Since the first chord was struck in 2008 it could be said that the only foot the organisers have put wrong was the decision to stock up on rain ponchos rather than MoFest branded sun cream – each year beating the odds which say Scotland’s early summer will revert to traditional form.

If only our roads chiefs had the same climatic crystal ball.

Unfortunately they – and the rest of the UK – felt the full force of that late February inconvenience named the Beast from the East.

In some respects, Angus’s east coast location spared it from the full force white hell endured elsewhere, but we’ve not escaped the cost of dealing with it.

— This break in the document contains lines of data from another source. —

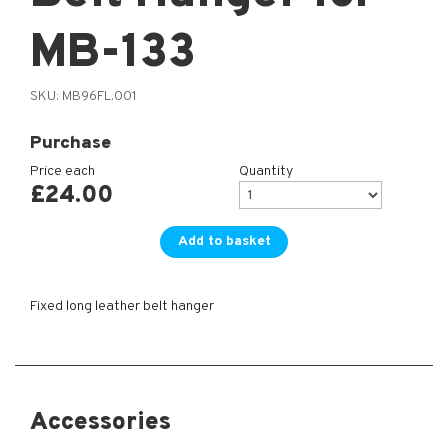
MB-133
SKU:
MB96FL.001
Purchase
Price each
Quantity
£
24.00
Add to basket
Fixed long leather belt hanger
Accessories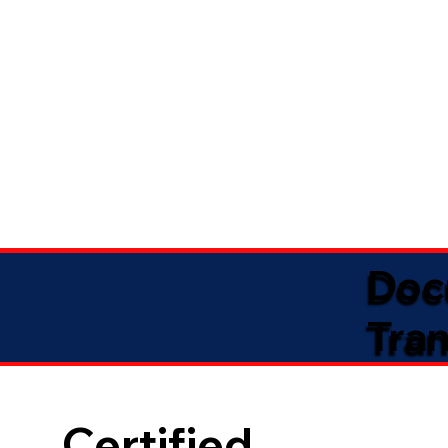
Doc
Tran
Certified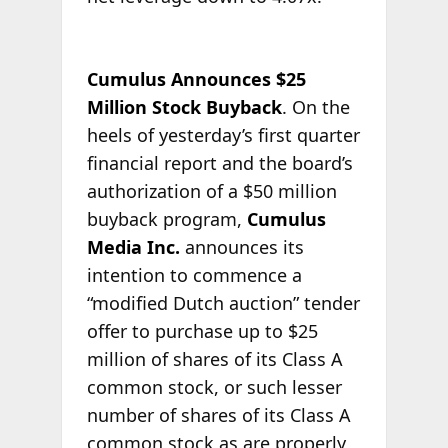
Cumulus Announces $25
Million Stock Buyback
. On the
heels of yesterday’s first quarter
financial report and the board’s
authorization of a $50 million
buyback program,
Cumulus
Media Inc.
announces its
intention to commence a
“modified Dutch auction” tender
offer to purchase up to $25
million of shares of its Class A
common stock, or such lesser
number of shares of its Class A
common stock as are properly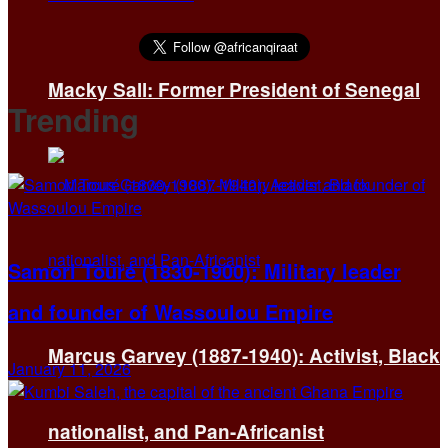
Macky Sall: Former President of Senegal
Trending
Samori Touré (1830-1900): Military leader
and founder of Wassoulou Empire
Marcus Garvey (1887-1940): Activist, Black
January 11, 2026
nationalist, and Pan-Africanist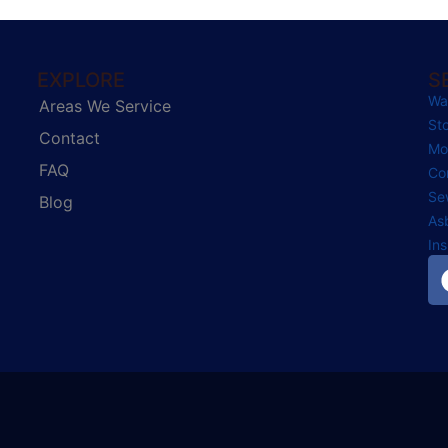
EXPLORE
S
Wa
Areas We Service
St
Contact
Mo
FAQ
Co
Se
Blog
As
In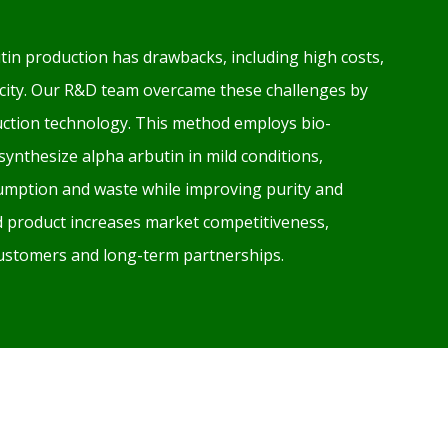
tin production has drawbacks, including high costs,
xicity. Our R&D team overcame these challenges by
ction technology. This method employs bio-
 synthesize alpha arbutin in mild conditions,
mption and waste while improving purity and
ed product increases market competitiveness,
 customers and long-term partnerships.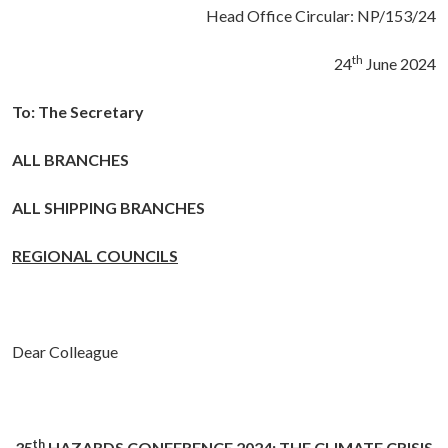
Head Office Circular: NP/153/24
th
24
June 2024
To:
The Secretary
ALL BRANCHES
ALL SHIPPING BRANCHES
REGIONAL COUNCILS
Dear Colleague
th
35
HAZARDS CONFERENCE 2024: THE CLIMATE CRISIS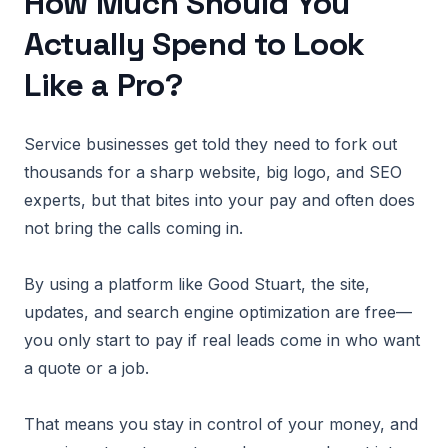
How Much Should You
Actually Spend to Look
Like a Pro?
Service businesses get told they need to fork out
thousands for a sharp website, big logo, and SEO
experts, but that bites into your pay and often does
not bring the calls coming in.
By using a platform like Good Stuart, the site,
updates, and search engine optimization are free—
you only start to pay if real leads come in who want
a quote or a job.
That means you stay in control of your money, and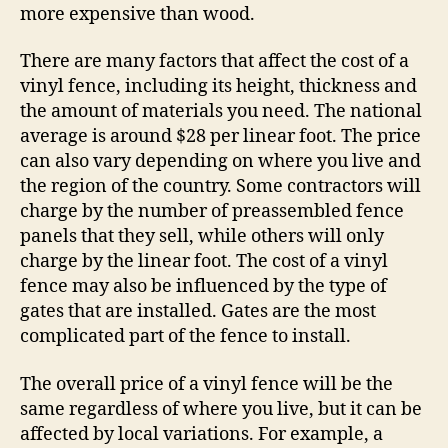
more expensive than wood.
There are many factors that affect the cost of a
vinyl fence, including its height, thickness and
the amount of materials you need. The national
average is around $28 per linear foot. The price
can also vary depending on where you live and
the region of the country. Some contractors will
charge by the number of preassembled fence
panels that they sell, while others will only
charge by the linear foot. The cost of a vinyl
fence may also be influenced by the type of
gates that are installed. Gates are the most
complicated part of the fence to install.
The overall price of a vinyl fence will be the
same regardless of where you live, but it can be
affected by local variations. For example, a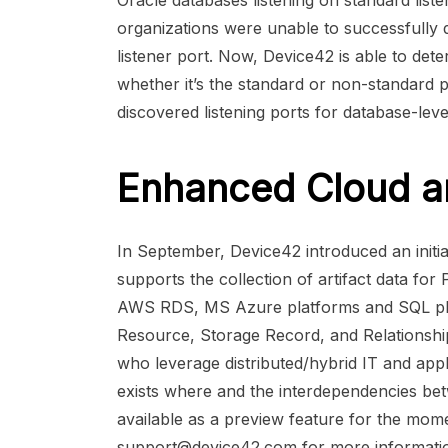
Oracle databases listening on standard list
organizations were unable to successfully 
listener port. Now, Device42 is able to dete
whether it’s the standard or non-standard p
discovered listening ports for database-leve
Enhanced Cloud a
In September, Device42 introduced an initi
supports the collection of artifact data for
AWS RDS, MS Azure platforms and SQL pla
Resource, Storage Record, and Relationshi
who leverage distributed/hybrid IT and appl
exists where and the interdependencies bet
available as a preview feature for the mome
support@device42.com
for more informati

And, much like negotiating an icy path, for those holding the Angus purse strings, the winter past proved a case of one step forward and two back.

Not for a decade and a half had Angus witnessed fresh snowfall on as many days as the 2017/18 season, and the sub-zero temperatures led to record outings for gritter crews – sometimes having to repeat runs on roads already covered because rain had washed the sale away before freezing again.

It’s all amounted to an £800,000 financial headache after the winter maintenance bill rocketed from its £2.7 million budgeted figure to somewhere in the frozen north beyond £3.5 million.

Already the cold, harsh reality of local government finance has forced Angus to take the decision to slash its pavement gritter fleet by half for the winter ahead – with no guarantee that the Beast’s bigger brother might not be lurking on the winter horizon.